What is being asked - Please reproduce the data exactly and omit the pictures.

Given data -
════

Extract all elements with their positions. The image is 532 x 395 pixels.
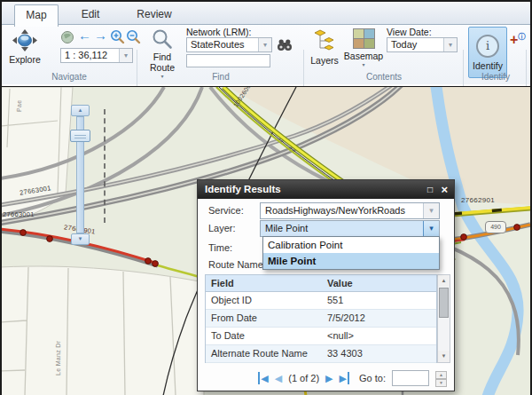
binoculars-icon[interactable] — [277, 38, 293, 55]
hyperlink-tool-icon[interactable]: +ⓘ — [510, 30, 525, 47]
dialog-title: Identify Results — [205, 184, 281, 194]
ribbon: Map Edit Review Explore — [2, 2, 530, 84]
table-row[interactable]: Object ID551 — [206, 292, 436, 310]
highway-shield: 490 — [485, 221, 506, 233]
table-scrollbar[interactable]: ▲ ▼ — [437, 274, 450, 363]
chevron-down-icon[interactable]: ▾ — [423, 203, 439, 218]
time-label: Time: — [208, 242, 232, 253]
first-page-icon[interactable]: ◀ — [258, 372, 268, 384]
dropdown-option[interactable]: Calibration Point — [263, 237, 439, 253]
group-label-navigate: Navigate — [4, 72, 135, 83]
table-row[interactable]: Alternate Route Name33 4303 — [206, 345, 436, 363]
spinner-down-icon[interactable]: ▼ — [435, 379, 447, 387]
slider-zoom-out-button[interactable]: ▼ — [71, 233, 90, 245]
route-label: 27663001 — [3, 210, 35, 218]
back-arrow-icon[interactable]: ← — [78, 28, 91, 43]
ribbon-tab-row: Map Edit Review — [2, 2, 530, 25]
map-zoom-slider[interactable]: ▲ ▼ — [71, 105, 94, 245]
dialog-title-bar[interactable]: Identify Results □ × — [198, 180, 454, 199]
slider-zoom-in-button[interactable]: ▲ — [71, 105, 90, 116]
ribbon-body: Explore ← → 1 : 36,112 ▾ Navigate — [2, 25, 530, 84]
service-combo[interactable]: RoadsHighways/NewYorkRoads ▾ — [260, 202, 440, 219]
street-label: Pae — [16, 100, 22, 112]
group-label-find: Find — [140, 72, 301, 83]
group-label-contents: Contents — [307, 72, 461, 83]
close-icon[interactable]: × — [441, 180, 448, 199]
tab-edit[interactable]: Edit — [71, 4, 110, 25]
dropdown-option-selected[interactable]: Mile Point — [263, 253, 439, 269]
explore-label: Explore — [9, 54, 41, 65]
find-route-input[interactable] — [186, 54, 270, 67]
map-scale-combo[interactable]: 1 : 36,112 ▾ — [60, 48, 133, 63]
tab-map[interactable]: Map — [14, 4, 59, 27]
previous-page-icon[interactable]: ◀ — [275, 372, 282, 384]
tab-review[interactable]: Review — [131, 4, 177, 25]
scroll-down-icon[interactable]: ▼ — [438, 351, 450, 362]
service-label: Service: — [208, 205, 244, 216]
route-label: 27662901 — [461, 196, 495, 204]
explore-pad-icon — [12, 28, 38, 54]
layer-label: Layer: — [208, 223, 236, 233]
pagination-bar: ◀ ◀ (1 of 2) ▶ ▶ Go to: ▲ ▼ — [207, 369, 447, 387]
zoom-out-icon[interactable] — [126, 29, 141, 48]
page-indicator: (1 of 2) — [288, 373, 319, 383]
goto-label: Go to: — [359, 373, 386, 383]
layers-icon — [314, 28, 335, 55]
globe-icon[interactable] — [60, 30, 74, 48]
slider-thumb[interactable] — [70, 130, 90, 142]
goto-page-input[interactable] — [392, 370, 429, 386]
identify-results-dialog: Identify Results □ × Service: RoadsHighw… — [197, 179, 455, 391]
spinner-up-icon[interactable]: ▲ — [435, 371, 447, 379]
layer-combo[interactable]: Mile Point ▾ — [260, 220, 440, 237]
group-label-identify: Identify — [463, 72, 528, 83]
goto-spinner[interactable]: ▲ ▼ — [435, 371, 447, 386]
chevron-down-icon[interactable]: ▾ — [443, 38, 457, 51]
find-route-magnifier-icon — [152, 28, 173, 51]
layers-button[interactable]: Layers — [309, 28, 340, 76]
chevron-down-icon[interactable]: ▾ — [423, 221, 439, 236]
route-name-label: Route Name: — [208, 259, 266, 270]
last-page-icon[interactable]: ▶ — [340, 372, 349, 384]
scrollbar-thumb[interactable] — [439, 288, 449, 318]
table-header: Field Value — [206, 275, 436, 292]
chevron-down-icon[interactable]: ▾ — [119, 49, 132, 62]
map-view[interactable]: 27663001 27663001 27662901 10026001 2766… — [2, 86, 530, 395]
chevron-down-icon[interactable]: ▾ — [258, 38, 271, 51]
zoom-in-icon[interactable] — [110, 29, 125, 48]
network-lrm-label: Network (LRM): — [186, 27, 252, 37]
explore-button[interactable]: Explore — [5, 28, 44, 75]
table-row[interactable]: To Date<null> — [206, 328, 436, 345]
table-row[interactable]: From Date7/5/2012 — [206, 310, 436, 328]
network-lrm-combo[interactable]: StateRoutes ▾ — [186, 37, 272, 52]
next-page-icon[interactable]: ▶ — [325, 372, 332, 384]
info-badge-icon: ⓘ — [518, 33, 525, 41]
attribute-table: Field Value Object ID551 From Date7/5/20… — [205, 274, 437, 363]
identify-button[interactable]: i Identify — [468, 27, 507, 78]
street-label: Le Manz Dr — [55, 341, 61, 375]
chevron-down-icon: ▾ — [362, 61, 364, 67]
slider-tick-marks — [104, 109, 106, 223]
forward-arrow-icon[interactable]: → — [94, 28, 107, 43]
scroll-up-icon[interactable]: ▲ — [438, 275, 450, 287]
view-date-label: View Date: — [387, 27, 432, 37]
view-date-combo[interactable]: Today ▾ — [387, 37, 458, 52]
layer-dropdown-list: Calibration Point Mile Point — [262, 236, 440, 270]
application-window: Map Edit Review Explore — [0, 0, 532, 395]
maximize-icon[interactable]: □ — [427, 180, 433, 199]
basemap-icon — [353, 28, 375, 49]
identify-i-icon: i — [476, 35, 499, 58]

════

Result of the task -
Extract all elements with their positions. The image is 532 x 395 pixels.
binoculars-icon[interactable] — [277, 38, 293, 55]
hyperlink-tool-icon[interactable]: +ⓘ — [510, 30, 525, 47]
dialog-title: Identify Results — [205, 184, 281, 194]
ribbon: Map Edit Review Explore — [2, 2, 530, 84]
table-row[interactable]: Object ID551 — [206, 292, 436, 310]
highway-shield: 490 — [485, 221, 506, 233]
table-scrollbar[interactable]: ▲ ▼ — [437, 274, 450, 363]
chevron-down-icon[interactable]: ▾ — [423, 203, 439, 218]
time-label: Time: — [208, 242, 232, 253]
first-page-icon[interactable]: ◀ — [258, 372, 268, 384]
dropdown-option[interactable]: Calibration Point — [263, 237, 439, 253]
group-label-navigate: Navigate — [4, 72, 135, 83]
table-row[interactable]: Alternate Route Name33 4303 — [206, 345, 436, 363]
spinner-down-icon[interactable]: ▼ — [435, 379, 447, 387]
slider-zoom-out-button[interactable]: ▼ — [71, 233, 90, 245]
route-label: 27663001 — [3, 210, 35, 218]
back-arrow-icon[interactable]: ← — [78, 28, 91, 43]
ribbon-tab-row: Map Edit Review — [2, 2, 530, 25]
map-zoom-slider[interactable]: ▲ ▼ — [71, 105, 94, 245]
dialog-title-bar[interactable]: Identify Results □ × — [198, 180, 454, 199]
slider-zoom-in-button[interactable]: ▲ — [71, 105, 90, 116]
ribbon-body: Explore ← → 1 : 36,112 ▾ Navigate — [2, 25, 530, 84]
service-combo[interactable]: RoadsHighways/NewYorkRoads ▾ — [260, 202, 440, 219]
street-label: Pae — [16, 100, 22, 112]
group-label-find: Find — [140, 72, 301, 83]
group-label-contents: Contents — [307, 72, 461, 83]
close-icon[interactable]: × — [441, 180, 448, 199]
tab-edit[interactable]: Edit — [71, 4, 110, 25]
dropdown-option-selected[interactable]: Mile Point — [263, 253, 439, 269]
explore-label: Explore — [9, 54, 41, 65]
find-route-input[interactable] — [186, 54, 270, 67]
map-scale-combo[interactable]: 1 : 36,112 ▾ — [60, 48, 133, 63]
tab-map[interactable]: Map — [14, 4, 59, 27]
previous-page-icon[interactable]: ◀ — [275, 372, 282, 384]
tab-review[interactable]: Review — [131, 4, 177, 25]
scroll-down-icon[interactable]: ▼ — [438, 351, 450, 362]
service-label: Service: — [208, 205, 244, 216]
route-label: 27662901 — [461, 196, 495, 204]
explore-pad-icon — [12, 28, 38, 54]
layer-label: Layer: — [208, 223, 236, 233]
pagination-bar: ◀ ◀ (1 of 2) ▶ ▶ Go to: ▲ ▼ — [207, 369, 447, 387]
zoom-out-icon[interactable] — [126, 29, 141, 48]
page-indicator: (1 of 2) — [288, 373, 319, 383]
goto-label: Go to: — [359, 373, 386, 383]
layers-icon — [314, 28, 335, 55]
globe-icon[interactable] — [60, 30, 74, 48]
slider-thumb[interactable] — [70, 130, 90, 142]
goto-page-input[interactable] — [392, 370, 429, 386]
identify-results-dialog: Identify Results □ × Service: RoadsHighw… — [197, 179, 455, 391]
spinner-up-icon[interactable]: ▲ — [435, 371, 447, 379]
layer-combo[interactable]: Mile Point ▾ — [260, 220, 440, 237]
group-label-identify: Identify — [463, 72, 528, 83]
goto-spinner[interactable]: ▲ ▼ — [435, 371, 447, 386]
chevron-down-icon[interactable]: ▾ — [443, 38, 457, 51]
find-route-magnifier-icon — [152, 28, 173, 51]
layers-button[interactable]: Layers — [309, 28, 340, 76]
chevron-down-icon[interactable]: ▾ — [423, 221, 439, 236]
route-name-label: Route Name: — [208, 259, 266, 270]
last-page-icon[interactable]: ▶ — [340, 372, 349, 384]
scrollbar-thumb[interactable] — [439, 288, 449, 318]
table-header: Field Value — [206, 275, 436, 292]
chevron-down-icon[interactable]: ▾ — [119, 49, 132, 62]
map-view[interactable]: 27663001 27663001 27662901 10026001 2766… — [2, 86, 530, 395]
chevron-down-icon[interactable]: ▾ — [258, 38, 271, 51]
zoom-in-icon[interactable] — [110, 29, 125, 48]
network-lrm-label: Network (LRM): — [186, 27, 252, 37]
explore-button[interactable]: Explore — [5, 28, 44, 75]
table-row[interactable]: To Date<null> — [206, 328, 436, 345]
table-row[interactable]: From Date7/5/2012 — [206, 310, 436, 328]
network-lrm-combo[interactable]: StateRoutes ▾ — [186, 37, 272, 52]
next-page-icon[interactable]: ▶ — [325, 372, 332, 384]
info-badge-icon: ⓘ — [518, 33, 525, 41]
attribute-table: Field Value Object ID551 From Date7/5/20… — [205, 274, 437, 363]
identify-button[interactable]: i Identify — [468, 27, 507, 78]
street-label: Le Manz Dr — [55, 341, 61, 375]
chevron-down-icon: ▾ — [362, 61, 364, 67]
slider-tick-marks — [104, 109, 106, 223]
forward-arrow-icon[interactable]: → — [94, 28, 107, 43]
scroll-up-icon[interactable]: ▲ — [438, 275, 450, 287]
view-date-label: View Date: — [387, 27, 432, 37]
view-date-combo[interactable]: Today ▾ — [387, 37, 458, 52]
layer-dropdown-list: Calibration Point Mile Point — [262, 236, 440, 270]
application-window: Map Edit Review Explore — [0, 0, 532, 395]
maximize-icon[interactable]: □ — [427, 180, 433, 199]
basemap-icon — [353, 28, 375, 49]
identify-i-icon: i — [476, 35, 499, 58]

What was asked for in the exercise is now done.